Your adult patient will probably want to exercise self-direction. Adults like to make their own decisions and have their decisions respected. Therefore, listen to what patients believe they need to learn and how they feel they would best learn it. Make your teaching realistic. Adults usually want what they learn to have an immediate practical value, to meet a perceived need, and to fit their budget and time constraints. If you don’t make the relevance of what you’re teaching evident, the patient may not pay attention. Give patients credit for their life experiences and invite them to share what they know. Acknowledge that the patient may have strong and stressful feelings about being in a learning situation. Many adults have good or bad feelings associated with prior learning. Your patient may have had poor experiences with authority figures such as teachers or may have a lifetime love of learning. Observe the patient’s reaction to different learning situations and try to determine his or her comfort level with teaching and learning. Correct any mistakes the patient makes in a sensitive way. If corrections are needed, make them tactfully, pointing out what the patient understands or performs correctly first; then correct what he or she misunderstands or performs incorrectly. Relate new ideas to current knowledge. Adults learn best and retain more when they can connect what they’re learning to something they already know. From your assessment, you have a picture of the patient’s work situation, hobbies, and interests. Try to tie your teaching into your what your patient is already comfortable with. Remember that conflicting information slows learning. If your patient has seen you do a procedure one way and another nurse does it another way, he or she may be confused about how to proceed. It is ideal to have teaching done by the same person; however, when this isn’t realistic or possible, focus on the key points and stress that there can be adaptations to tasks and procedures. Recognize that learning can cause anxiety. The procedures you teach may seem routine to you, but to your patient, they’re unusual and quite possibly frightening. Allow enough time for learning and practice, and encourage the patient and family to actively participate. Provide a comfortable physical and emotional learning environment. The following are the 4 Cs-the characteristics of an excellent teacher:
Having confidence means that you know how to select what to teach, how to prepare an effective teaching plan, and how to arrange an appropriate learning environment. Nurses who are confident teachers are experts about how to select the main points of information that are most important for the patient to learn.
Being competent means that you ensure the patient’s safety during teaching sessions and you provide the patient with written instructions that are individualized for his or her care, including letting the patient know what to do if problems arise.
Being a good communicator means that you know how to give clear directions, how to use simple pictures or models for instruction, and that you are able to explain information in words the patient understands. Nurses who are good communicators know how to both speak and listen well. They are not concerned with impressing the patient and family with how much they know. Instead, they get to the point and involve the patient by finding out what the patient already knows. They stop and ask questions to make sure the patient understands the instructions. They are comfortable talking to the patient’s family and involve them in the teaching plan. They often use a “show and tell” approach. They are comfortable talking to the patient’s family and involve them in teaching.

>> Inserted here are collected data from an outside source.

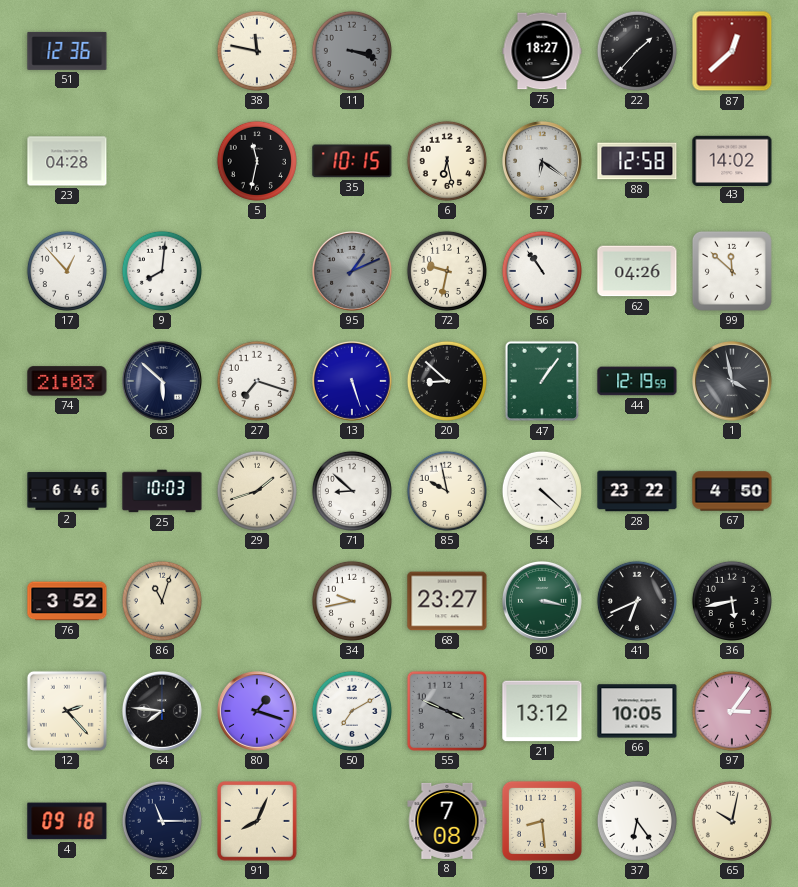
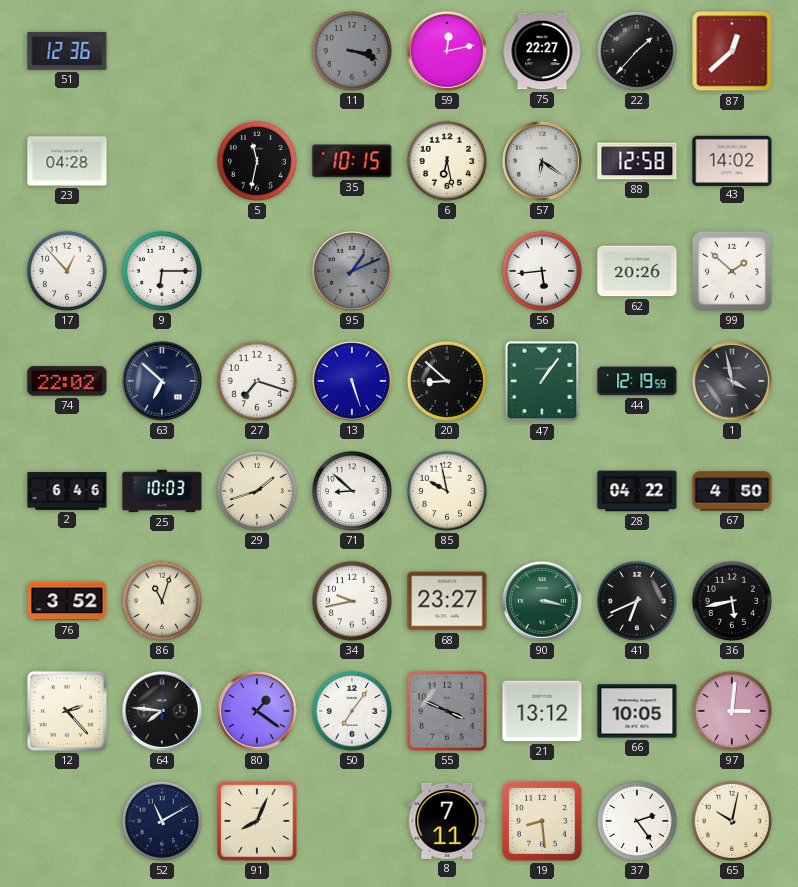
38: 11:47 -> none
59: none -> 12:13
75: 18:27 -> 22:27
9: 8:01 -> 6:15
72: 9:32 -> none
56: 10:54 -> 5:44
62: 04:26 -> 20:26
99: 11:52 -> 1:52
74: 21:03 -> 22:02
63: 5:52 -> 6:52
54: 4:22 -> none
28: 23:22 -> 04:22
80: 1:18 -> 1:21
50: 7:10 -> 7:06
97: 3:06 -> 3:01
4: 09:18 -> none
52: 11:15 -> 11:10
8: 7:08 -> 7:11
37: 6:24 -> 2:24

Being a caring teacher means that you demonstrate empathy, you are sensitive to the patient’s concerns and needs, you ensure adequate time so that the patient doesn’t feel pressured or rushed, and you provide continuous support and encouragement. Nurses who are caring teachers have the ability to put themselves in the patient’s shoes and consider how the patient might feel. They understand the patient’s concerns about safety, pain, appearance, and financial costs, and they help the patient address these concerns. They are encouraging and provide enough time for the patient to be successful.